= Try it =
Give back every record below word for word, with the pictures omitted.

Exercise materials: Begin

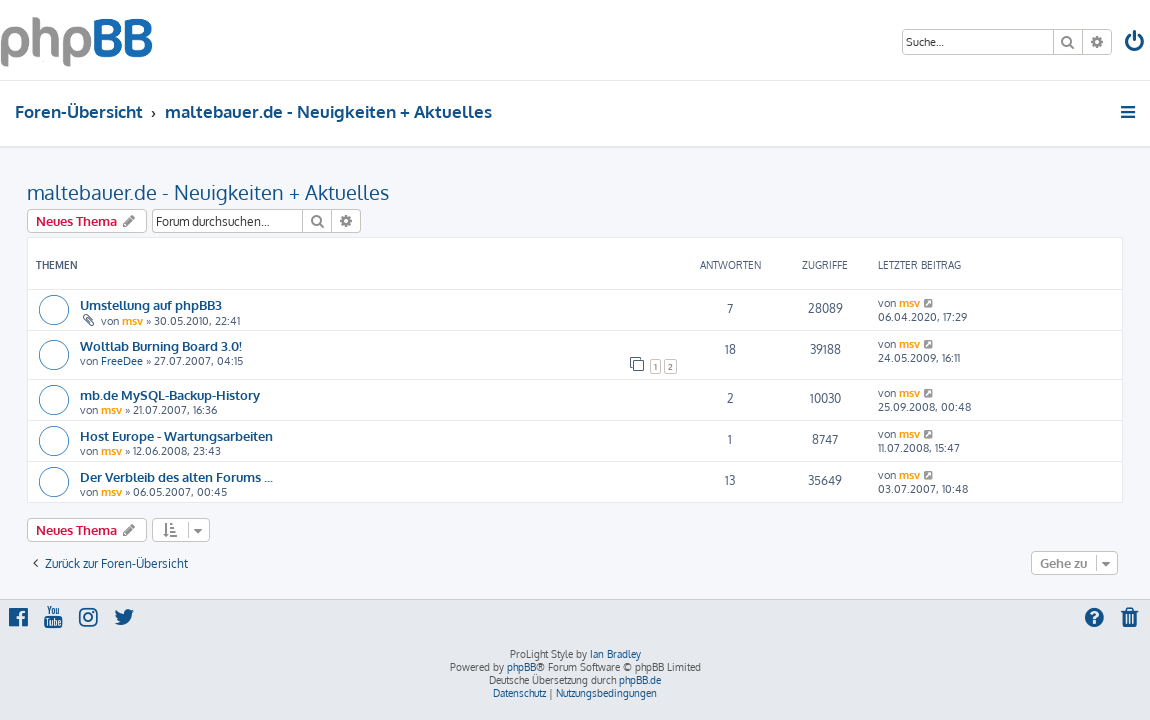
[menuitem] (1136, 43)
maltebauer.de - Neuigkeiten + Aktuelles (208, 192)
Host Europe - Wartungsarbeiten (176, 435)
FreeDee (122, 361)
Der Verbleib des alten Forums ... (176, 476)
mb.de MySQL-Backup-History (170, 394)
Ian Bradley (615, 654)
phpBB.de (640, 680)
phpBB (521, 667)
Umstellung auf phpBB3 (151, 304)
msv (132, 321)
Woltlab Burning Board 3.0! (161, 345)
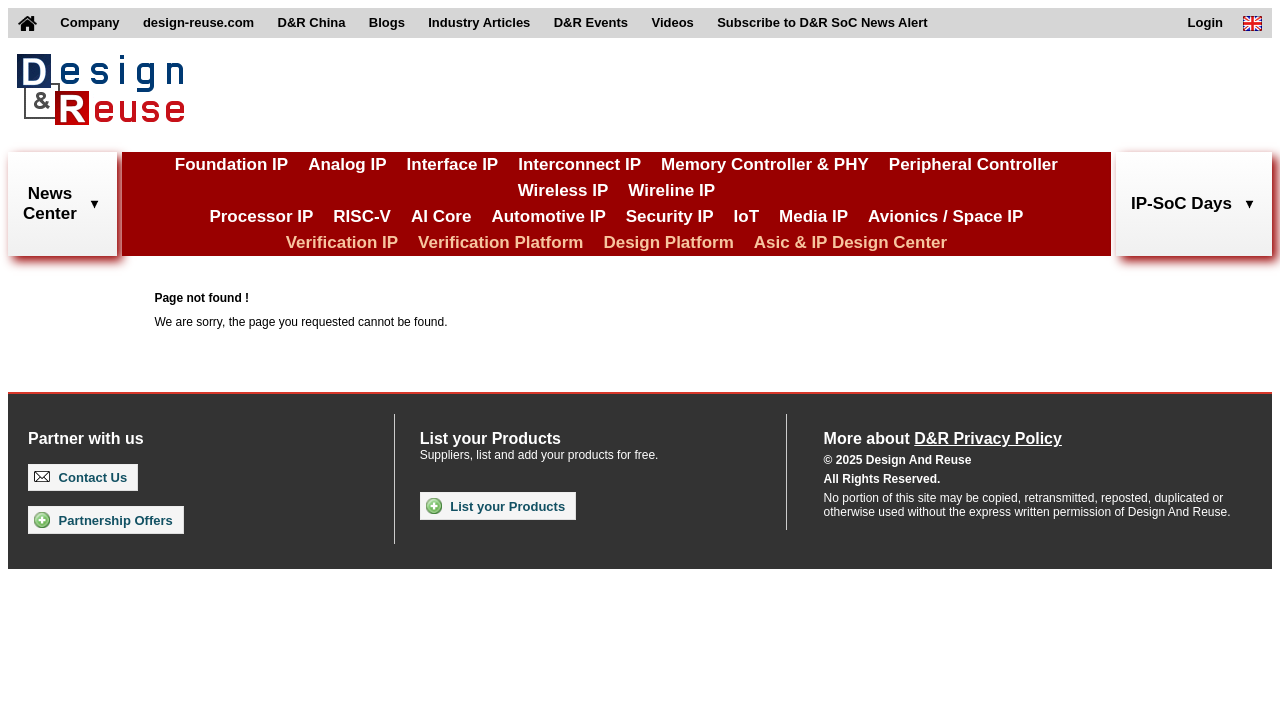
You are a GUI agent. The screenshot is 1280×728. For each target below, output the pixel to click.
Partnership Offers (103, 520)
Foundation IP (231, 164)
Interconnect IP (579, 164)
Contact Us (80, 477)
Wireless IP (563, 190)
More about (943, 438)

Exercise materials: End

= Answer for the task =
[menuitem] (1136, 43)
maltebauer.de - Neuigkeiten + Aktuelles (208, 192)
Host Europe - Wartungsarbeiten (176, 435)
FreeDee (122, 361)
Der Verbleib des alten Forums ... (176, 476)
mb.de MySQL-Backup-History (170, 394)
Ian Bradley (615, 654)
phpBB.de (640, 680)
phpBB (521, 667)
Umstellung auf phpBB3 (151, 304)
msv (132, 321)
Woltlab Burning Board 3.0! (161, 345)
You are a GUI agent. The screenshot is 1280×728. For each target below, output the pixel to click.
Partnership Offers (103, 520)
Foundation IP (231, 164)
Interconnect IP (579, 164)
Contact Us (80, 477)
Wireless IP (563, 190)
More about (943, 438)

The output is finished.